**Exercise directions**: Images excepted, the data below must be repeated exactly.

--- Supplied information Enclosed Below ---

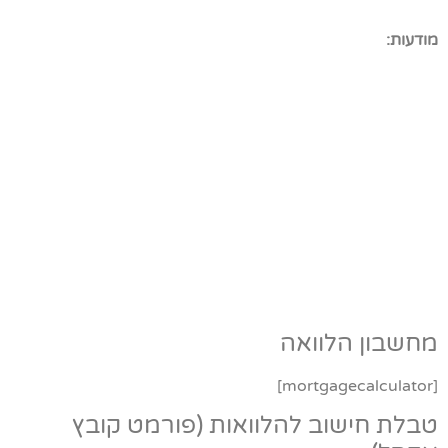
מודעות:
מחשבון הלוואה
[mortgagecalculator]
טבלת חישוב להלוואות (פורמט קובץ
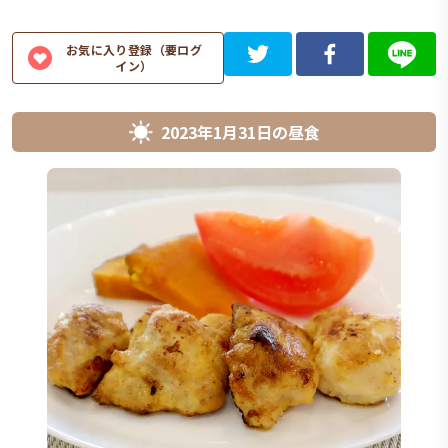
お気に入り登録（要ログ
イン）
2023年1月31日
の
昼食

--- End of Enclosed Supplied information ---

**Solution to this task**:
מודעות:
מחשבון הלוואה
[mortgagecalculator]
טבלת חישוב להלוואות (פורמט קובץ
お気に入り登録（要ログ
イン）
2023年1月31日
の
昼食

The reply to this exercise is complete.